So You Want to Talk About Race

by Ijeoma Oluo

Start Free Trial

Chapters 6–8 Summary

Download PDF PDF Page Citation Cite Share Link Share

Last Updated on August 5, 2020, by eNotes Editorial. Word Count: 1229

Chapter 6: Is police brutality really about race?

Oluo moves into a discussion about police brutality by relating an incident when she was pulled over for “driving while Black.” Black drivers are pulled over for no reason or for a minor reason far too often:

The fact is that black drivers are 23 percent more likely to be pulled over than other drivers, between 1.5 and 5 times more likely to be searched (while shown to be less likely than whites to turn up contraband in these searches), and more likely to be ticketed and arrested in these stops.

In general, all people of color are targeted and “criminalized” far more than white people are.

Americans would like to believe that systemic racism of this kind doesn’t exist, but it just isn’t so.

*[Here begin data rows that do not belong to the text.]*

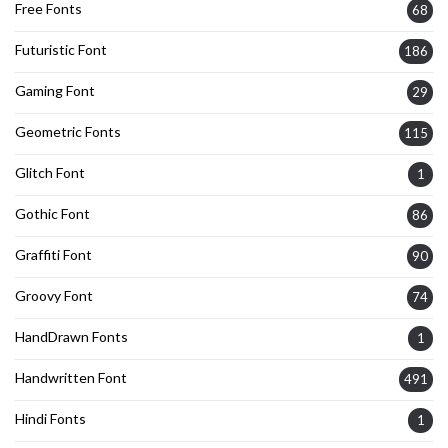
Free Fonts
68
Futuristic Font
186
Gaming Font
29
Geometric Fonts
115
Glitch Font
1
Gothic Font
86
Graffiti Font
90
Groovy Font
74
HandDrawn Fonts
1
Handwritten Font
491
Hindi Fonts
1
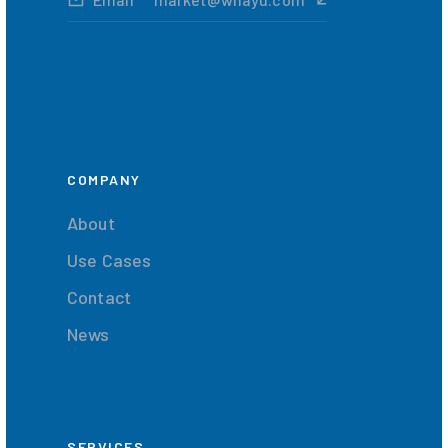
COMPANY
About
Use Cases
Contact
News
SERVICES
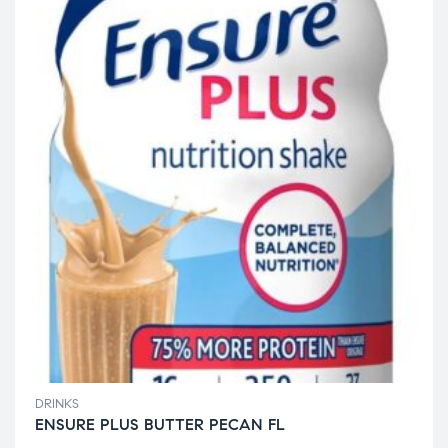
DRINKS
ENSURE PLUS BUTTER PECAN FL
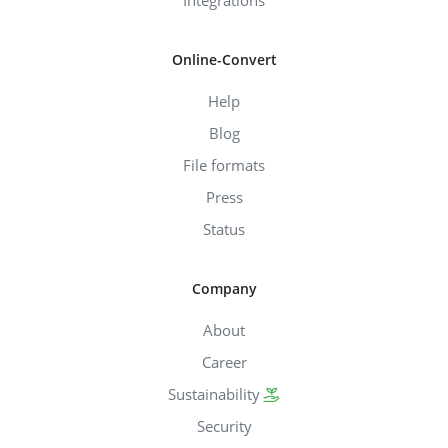
Online-Convert
Help
Blog
File formats
Press
Status
Company
About
Career
Sustainability
Security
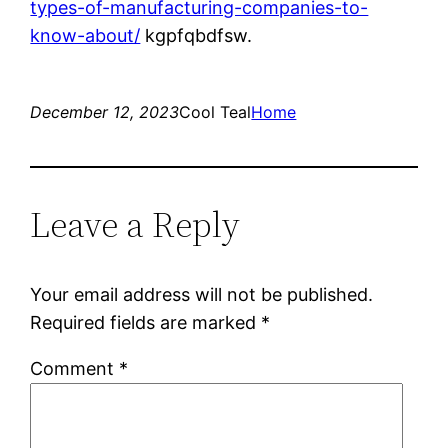
types-of-manufacturing-companies-to-
know-about/
kgpfqbdfsw.
December 12, 2023
Cool Teal
Home
Leave a Reply
Your email address will not be published.
Required fields are marked
*
Comment
*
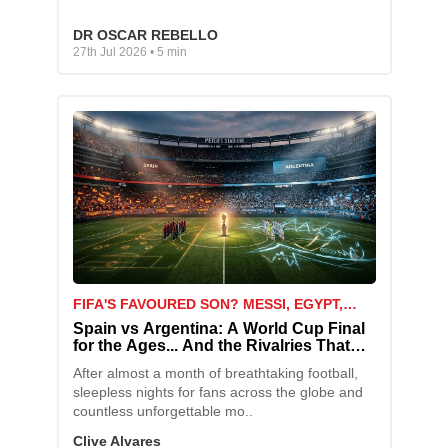
DR OSCAR REBELLO
27th Jul 2026 • 5 min
FIFA'S FAVOURED SON? MESSI, EGYPT,
AND THE MATCH THAT SPARKED A STORM
Spain vs Argentina: A World Cup Final
for the Ages... And the Rivalries That
Come With It
After almost a month of breathtaking football,
sleepless nights for fans across the globe and
countless unforgettable mo..
Clive Alvares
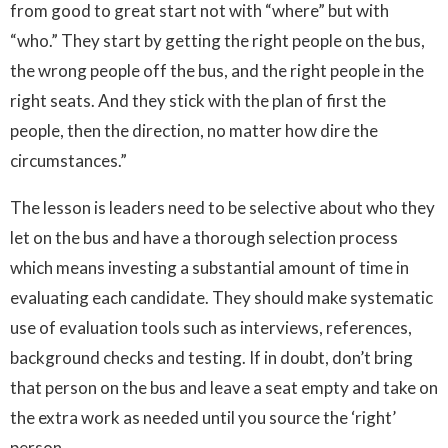
from good to great start not with “where” but with
“who.” They start by getting the right people on the bus,
the wrong people off the bus, and the right people in the
right seats. And they stick with the plan of first the
people, then the direction, no matter how dire the
circumstances.”
The lesson is leaders need to be selective about who they
let on the bus and have a thorough selection process
which means investing a substantial amount of time in
evaluating each candidate. They should make systematic
use of evaluation tools such as interviews, references,
background checks and testing. If in doubt, don’t bring
that person on the bus and leave a seat empty and take on
the extra work as needed until you source the ‘right’
person.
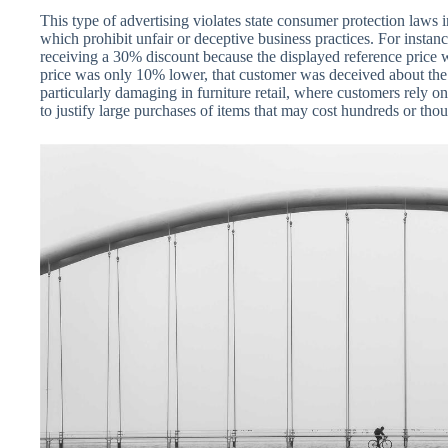
This type of advertising violates state consumer protection laws
which prohibit unfair or deceptive business practices. For instan
receiving a 30% discount because the displayed reference price wa
price was only 10% lower, that customer was deceived about the 
particularly damaging in furniture retail, where customers rely 
to justify large purchases of items that may cost hundreds or thou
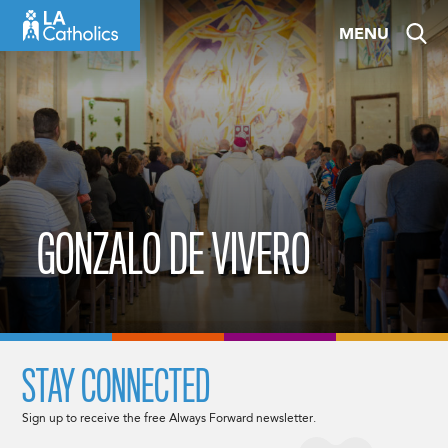
Skip
MENU
to
content
GONZALO DE VIVERO
STAY CONNECTED
Sign up to receive the free Always Forward newsletter.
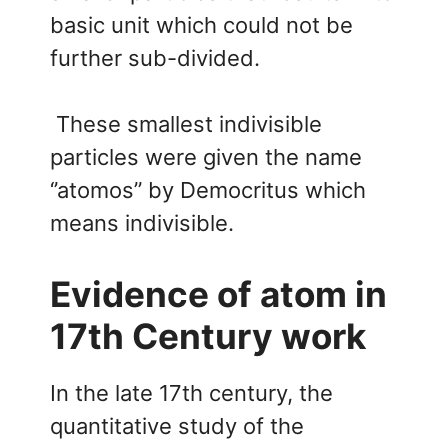
basic unit which could not be
further sub-divided.
These smallest indivisible
particles were given the name
‘’atomos’’ by Democritus which
means indivisible.
Evidence of atom in
17th Century work
In the late 17th century, the
quantitative study of the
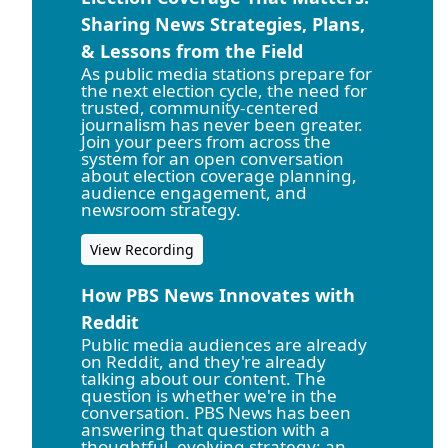
Sharing News Strategies, Plans,
& Lessons from the Field
As public media stations prepare for
the next election cycle, the need for
trusted, community-centered
journalism has never been greater.
Join your peers from across the
system for an open conversation
about election coverage planning,
audience engagement, and
newsroom strategy.
View Recording
How PBS News Innovates with
Reddit
Public media audiences are already
on Reddit, and they're already
talking about our content. The
question is whether we're in the
conversation. PBS News has been
answering that question with a
thoughtful, evolving strategy: an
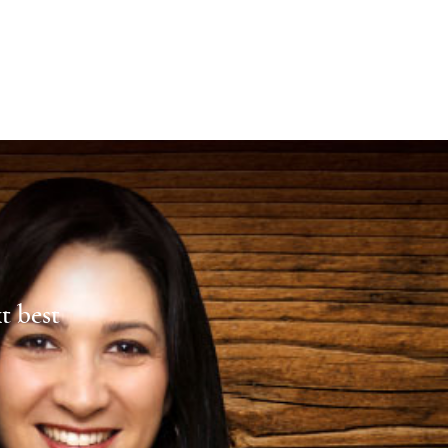
xt best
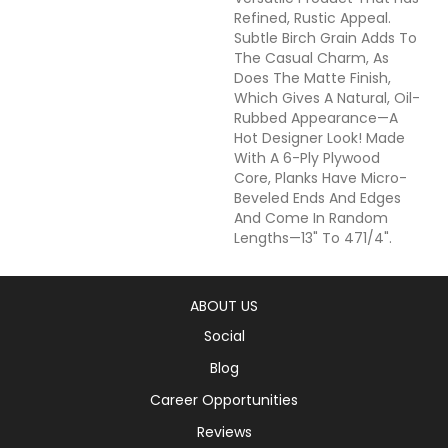
Refined, Rustic Appeal.
Subtle Birch Grain Adds To
The Casual Charm, As
Does The Matte Finish,
Which Gives A Natural, Oil-
Rubbed Appearance—A
Hot Designer Look! Made
With A 6-Ply Plywood
Core, Planks Have Micro-
Beveled Ends And Edges
And Come In Random
Lengths—13" To 471/4".
ABOUT US
Social
Blog
Career Opportunities
Reviews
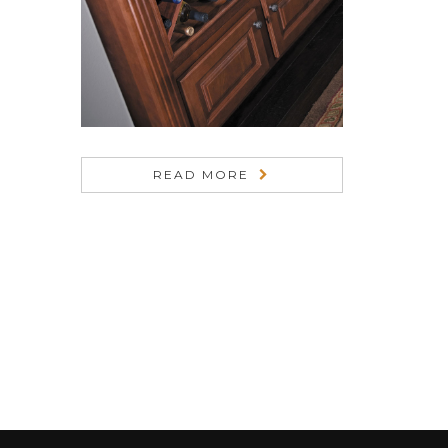
READ MORE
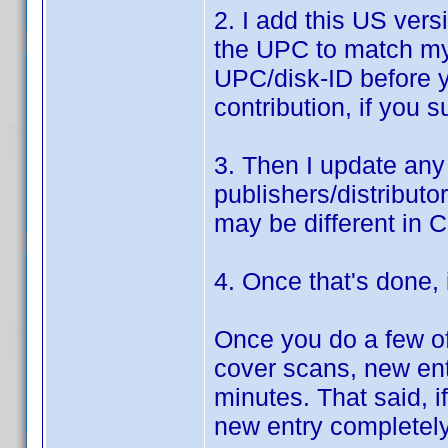
2. I add this US ver
the UPC to match my 
UPC/disk-ID before y
contribution, if you 
3. Then I update any
publishers/distributo
may be different in 
4. Once that's done, i
Once you do a few of 
cover scans, new ent
minutes. That said, if
new entry completel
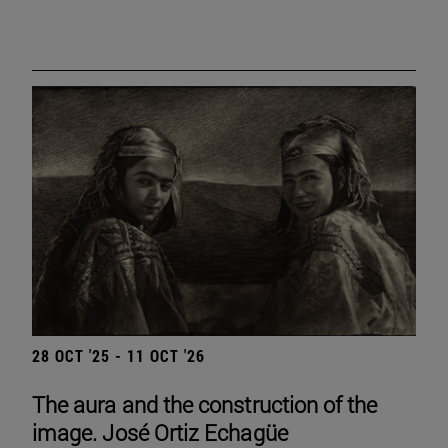
28 OCT '25 - 11 OCT '26
The aura and the construction of the
image. José Ortiz Echagüe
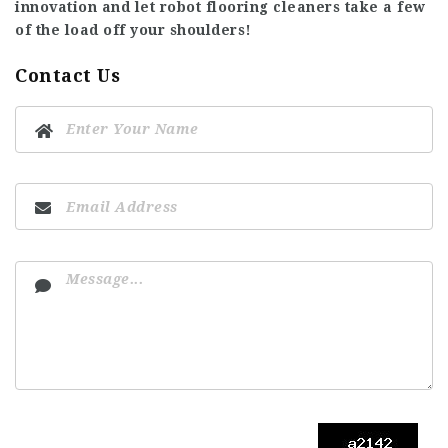
innovation and let robot flooring cleaners take a few
of the load off your shoulders!
Contact Us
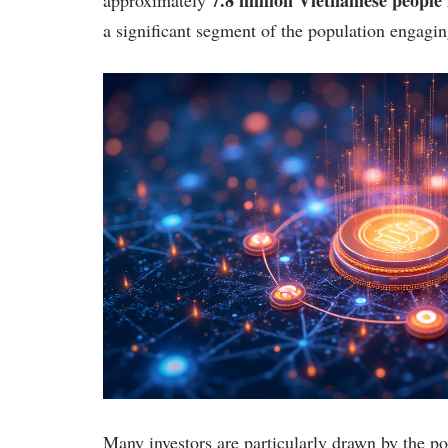
a significant segment of the population engaging
Many investors are particularly drawn by the pot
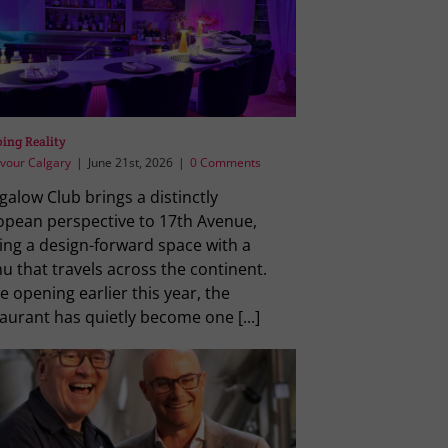
ing Reality
vour Calgary
|
June 21st, 2026
|
0 Comments
alow Club brings a distinctly
opean perspective to 17th Avenue,
ing a design-forward space with a
 that travels across the continent.
e opening earlier this year, the
aurant has quietly become one [...]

Oluo states emphatically that she needs readers to understand and believe her when she tells her story, and she needs readers likewise to understand that today’s police forces evolved from “Night Patrols” that were used to control Black and Native American populations in New England and “slave patrols” that aimed to capture Black fugitive slaves and return them to their masters.

To further understand the antiblack bias in policing, readers need to understand both history and the popular culture narratives of the Black “brute” and superpredator. These narratives continue to exist as implicit biases against Black people and other people of color. While it is true that there are higher crime rates in cities with larger minority populations, Oluo traces this problem to the “higher poverty, fewer jobs, and less infrastructure” that disproportionately affect Black and other minority communities.

Chapter 7: How can I talk about affirmative action?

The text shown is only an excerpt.